Tuesday, 20 September 2011
The VBScript from hell: typed vs. typeless languages
I grew up on structured programming. After introducing myself into the wonderful world of programming by ways of old school, line-numbered, GOTO and GOSUB BASIC, peppered with assembly for obvious performance reasons, I started to learn Pascal using Turbo Pascal (thanks, Borland!) and from there jumped to other structured languages (C and its cousins) and to a few non structured ones: hello to Prolog, Scheme, SQL and a few esoteric theorem proving engines whose name I've forgotten.
Notice a pattern here? Yes, except at the very beginning, I have had a healthy dose of strongly typed languages. Even when working with SQL, I tend to use the available language features or extensions to be as strongly typed and structured as I can. This habit came from working on "large" Pascal and C projects, where I noticed that beyond 100K LOC, it was becoming more and more difficult to introduce code changes without breaking something else. I learned to love the C compiler warnings. I learned to obey the rules, because each time I tried to jump over them, with very few exceptions, I ended up burning myself.
I have to agree that for absolute beginners, strong typing and rigid program structures impose a lot of overhead that obscures the essentials of what is going on when you execute your program. In other words, teaching programming should not begin with a strongly typed language. Teaching programming should not require you to declare main() correctly, or linking with the right runtime, or import or include anything. All those things are accidental complexities in the process of writing a computer program and, while necessary for some environments, don't contribute anything for you to learn about variables, control flow or states.

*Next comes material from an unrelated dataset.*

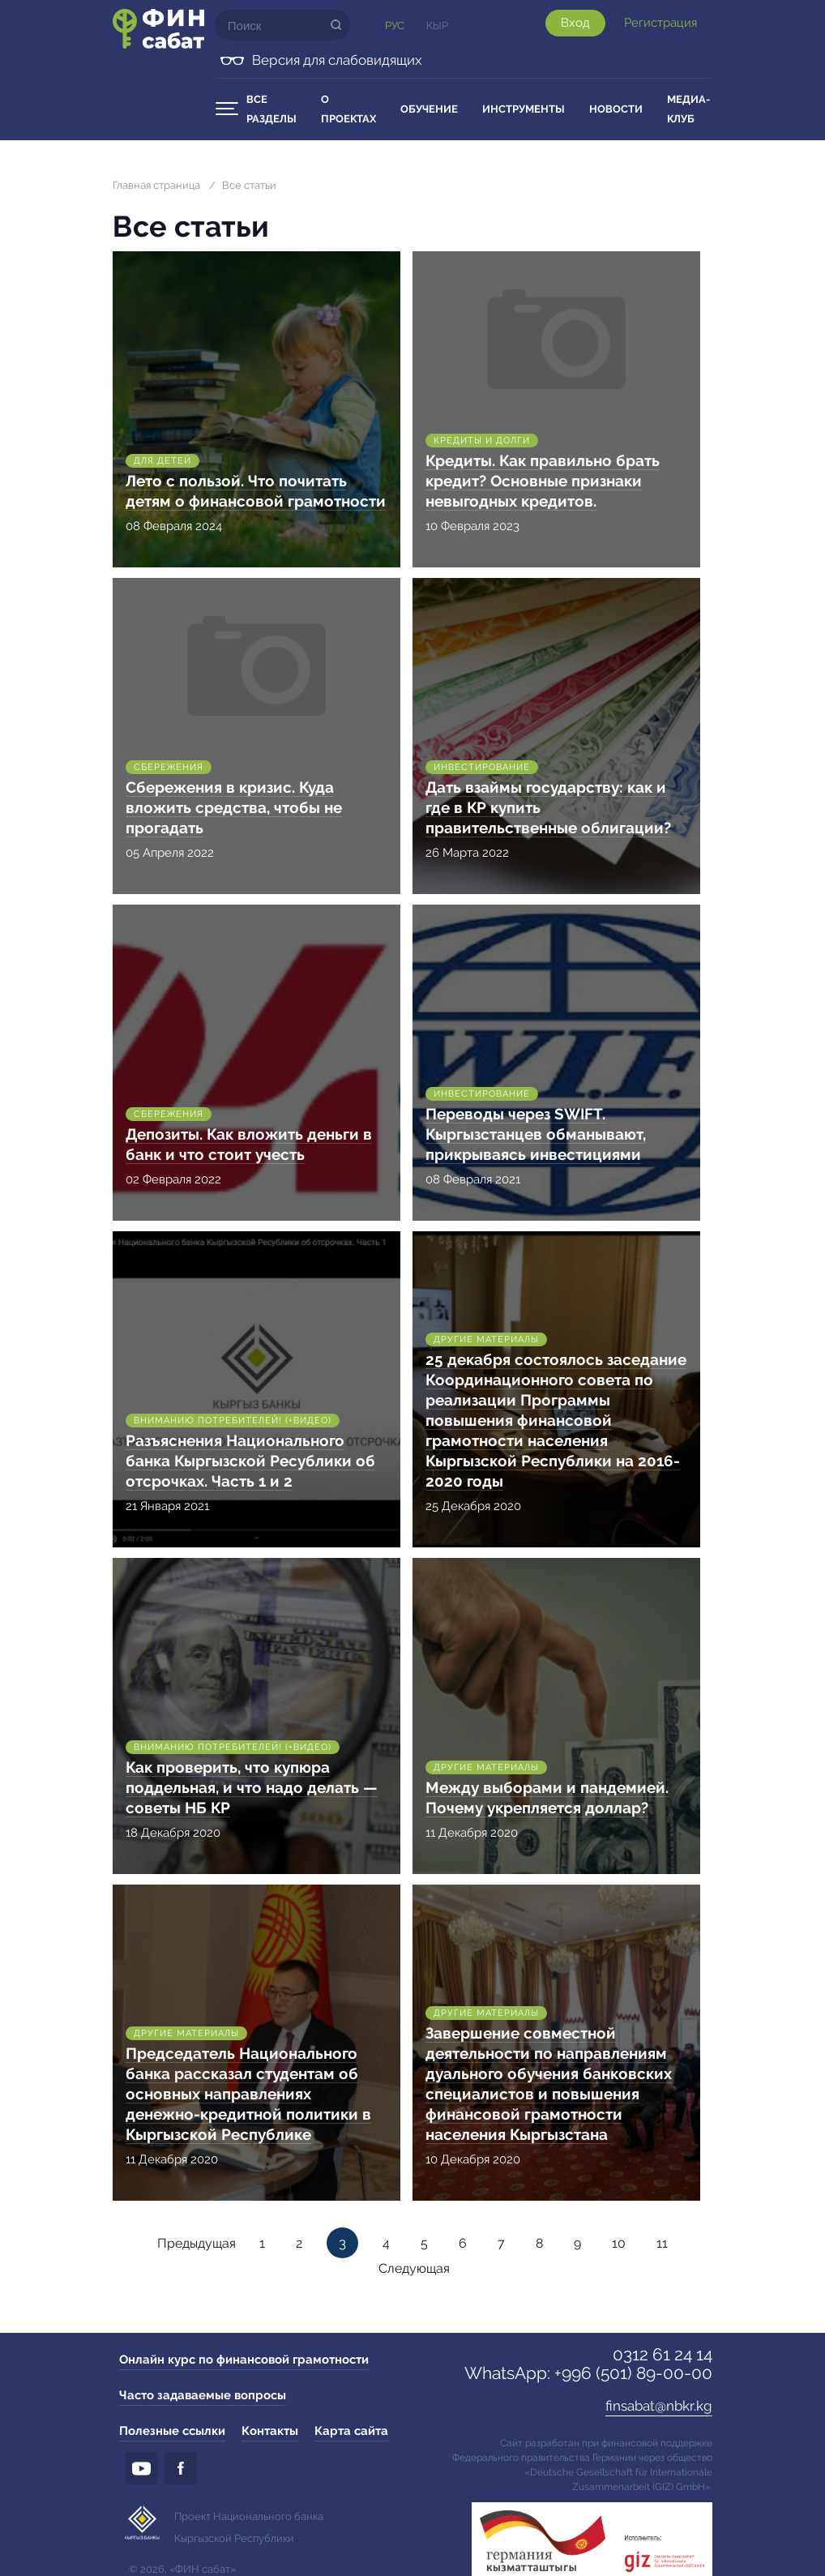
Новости (616, 109)
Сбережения (168, 767)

As with any kind of learning, learning to program has its stages. Transition from one stage to another is sometimes difficult, but is part of the learning process. Discovering and thinking in structured terms is a revolution for the line numbered BASIC programmer, of the same calibre than the one that happens inside the mind of the programmer when he or she is capable of thinking in terms of objects or starts thinking in declarative terms. Like the practitioners of other arts or crafts, the good programmer wants and needs to know all the rules and techniques, why they are there and when and why and when is actually good to disobey them. There's no single answer for all questions, and each problem is best suited to a tool. To stop treating everything as a nail, one needs to know how to use something else than a hammer.

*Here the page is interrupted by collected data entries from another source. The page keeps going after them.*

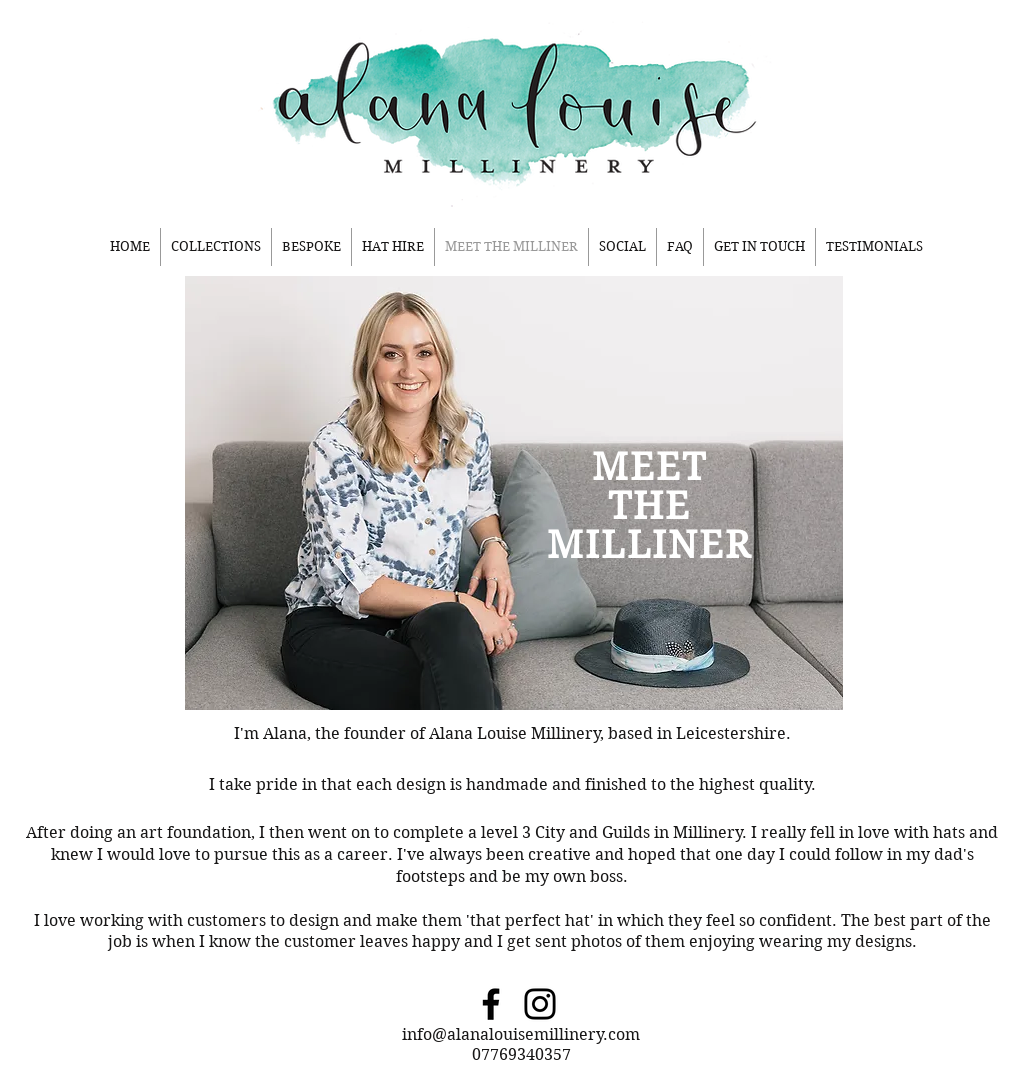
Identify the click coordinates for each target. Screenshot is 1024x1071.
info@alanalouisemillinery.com (521, 1034)
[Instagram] (540, 1004)
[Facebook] (491, 1004)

Typeless languages are not intrinsically bad. Quite the opposite, they are a killer solution in many situations. And there are even middle of the road solutions such as Python duck typing (does not enforce you to use types but forces you to be disciplined) with which I feel comfortable enough with. Scripting languages are great for short, quick programs.
But as the learning experts say, there comes a point in your journey where you think you know enough, but really you don't know what you don't know. Unfortunately, there are people out there that never pass this stage and keep their whole life growing the monster, believing that they are actually doing the right thing. Some of them eventually realize that there is a better way, some other will never ever progress beyond that.
True, there is people that say that as long as you have your set of test cases covering all the code, it is not that relevant whether your language is type safe or not, and in fact they argument that strongly typed languages are more verbose and limiting. To which I say, yes, anyone with enough experience and discipline to have everything covered by test cases is well past the learning point of typed vs. typeless. That's someone that knows when and why rules can be broken. The rest will hear only the last part of the sentence and continue feeding the monster, hoping to have some time in the future to build these all-covering test cases.
All this reflection is because I am here, facing a 3000 line monster VBScript program. It has 20 lines at the beginning declaring global variables, of course more than one variable in each declaration. Not a single data type. It is not even indented, and comments are scarce. Yet is a key piece in a high value process, and no one is quite sure of what it does. Sigh.
Oh, of course, you can also write your 3000 lines enclosed in a begin/end block in Pascal too. Nothing stops you doing that. But your fellow Pascal practitioners will point their fingers and shame you. Because they already know that's not good practice. Because they know it will bite back. Because they know that you will regret it in the future. Fellow VBScripters? Most of them will say "it works, so what". The ones that don't say that are writing in VBScript because they know it is the best tool for that particular job, not because they don't know anything else.